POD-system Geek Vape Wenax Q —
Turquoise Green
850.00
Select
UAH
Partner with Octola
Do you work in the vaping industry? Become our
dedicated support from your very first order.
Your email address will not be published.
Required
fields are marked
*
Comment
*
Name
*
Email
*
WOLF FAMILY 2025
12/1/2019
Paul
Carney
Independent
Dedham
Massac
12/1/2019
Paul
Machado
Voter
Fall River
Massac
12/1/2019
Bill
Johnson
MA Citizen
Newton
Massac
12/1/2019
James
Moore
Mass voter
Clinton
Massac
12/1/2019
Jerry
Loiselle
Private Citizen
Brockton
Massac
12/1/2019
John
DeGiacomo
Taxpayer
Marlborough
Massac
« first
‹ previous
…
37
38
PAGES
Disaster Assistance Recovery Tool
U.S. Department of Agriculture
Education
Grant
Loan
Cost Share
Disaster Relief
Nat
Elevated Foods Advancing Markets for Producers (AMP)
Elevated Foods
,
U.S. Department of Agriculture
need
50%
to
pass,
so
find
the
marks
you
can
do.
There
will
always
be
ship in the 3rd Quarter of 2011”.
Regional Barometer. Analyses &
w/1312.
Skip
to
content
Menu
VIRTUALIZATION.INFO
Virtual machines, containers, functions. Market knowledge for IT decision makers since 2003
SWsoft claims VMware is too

^^^^^^^^^^^^^^^^

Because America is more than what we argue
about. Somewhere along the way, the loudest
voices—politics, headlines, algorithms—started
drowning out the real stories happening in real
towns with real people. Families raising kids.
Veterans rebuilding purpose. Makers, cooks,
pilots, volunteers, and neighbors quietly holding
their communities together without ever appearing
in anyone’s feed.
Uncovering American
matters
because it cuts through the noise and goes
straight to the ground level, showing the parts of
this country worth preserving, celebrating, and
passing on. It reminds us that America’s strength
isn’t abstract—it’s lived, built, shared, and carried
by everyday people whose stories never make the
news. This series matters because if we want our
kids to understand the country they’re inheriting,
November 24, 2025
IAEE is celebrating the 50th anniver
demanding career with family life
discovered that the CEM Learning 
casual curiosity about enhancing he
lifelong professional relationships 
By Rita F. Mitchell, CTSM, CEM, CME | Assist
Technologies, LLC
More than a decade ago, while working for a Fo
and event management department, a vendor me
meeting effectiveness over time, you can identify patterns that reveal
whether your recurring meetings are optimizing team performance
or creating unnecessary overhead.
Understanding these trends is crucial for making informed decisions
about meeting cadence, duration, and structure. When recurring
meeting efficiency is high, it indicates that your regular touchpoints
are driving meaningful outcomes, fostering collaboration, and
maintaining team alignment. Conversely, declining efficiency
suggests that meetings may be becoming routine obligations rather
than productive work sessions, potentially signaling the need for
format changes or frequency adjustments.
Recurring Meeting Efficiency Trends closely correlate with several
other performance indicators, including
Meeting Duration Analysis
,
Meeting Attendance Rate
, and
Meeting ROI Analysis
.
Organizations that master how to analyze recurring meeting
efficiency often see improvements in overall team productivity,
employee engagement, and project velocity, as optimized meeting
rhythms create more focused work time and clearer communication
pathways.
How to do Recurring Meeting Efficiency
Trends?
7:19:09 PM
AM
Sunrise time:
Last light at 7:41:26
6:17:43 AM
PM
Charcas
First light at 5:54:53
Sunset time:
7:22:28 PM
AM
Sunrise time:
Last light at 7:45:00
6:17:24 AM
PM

^^^^^^^^^^^^^^^^

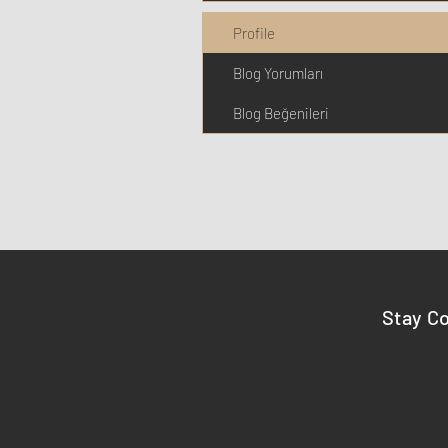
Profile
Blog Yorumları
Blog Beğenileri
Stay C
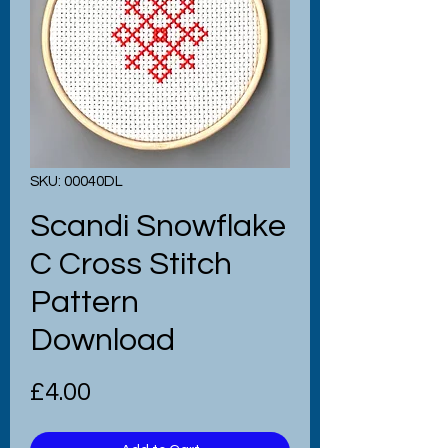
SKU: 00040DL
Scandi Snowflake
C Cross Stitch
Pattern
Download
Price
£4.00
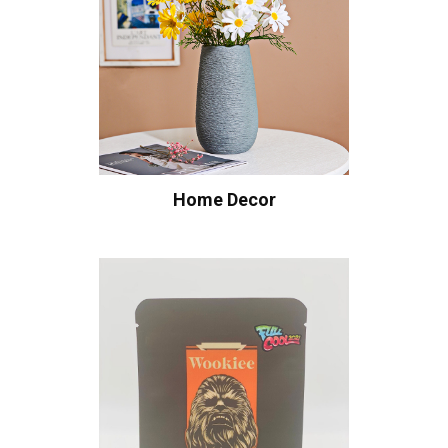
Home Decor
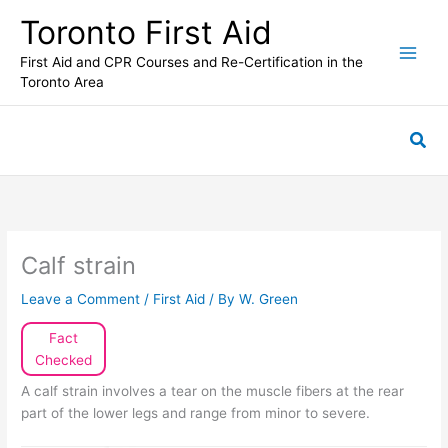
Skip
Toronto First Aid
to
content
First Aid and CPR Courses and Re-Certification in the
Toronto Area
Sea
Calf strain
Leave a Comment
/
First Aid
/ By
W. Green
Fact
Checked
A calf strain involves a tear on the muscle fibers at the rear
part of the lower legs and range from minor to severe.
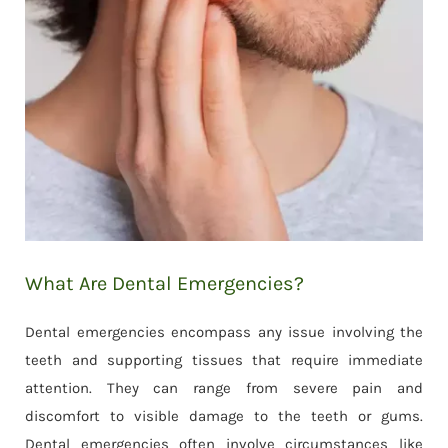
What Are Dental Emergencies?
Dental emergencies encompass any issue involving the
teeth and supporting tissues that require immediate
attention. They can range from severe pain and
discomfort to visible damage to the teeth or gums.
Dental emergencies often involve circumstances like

^^^^^^^^^^^^^^^^

Write out only the lines that run from the line containing "or creating unnecessary overhead." through the line containing "than productive work", both included, exactly as they appear above.

Solution for this task:
or creating unnecessary overhead.
Understanding these trends is crucial for making informed decisions
about meeting cadence, duration, and structure. When recurring
meeting efficiency is high, it indicates that your regular touchpoints
are driving meaningful outcomes, fostering collaboration, and
maintaining team alignment. Conversely, declining efficiency
suggests that meetings may be becoming routine obligations rather
than productive work sessions, potentially signaling the need for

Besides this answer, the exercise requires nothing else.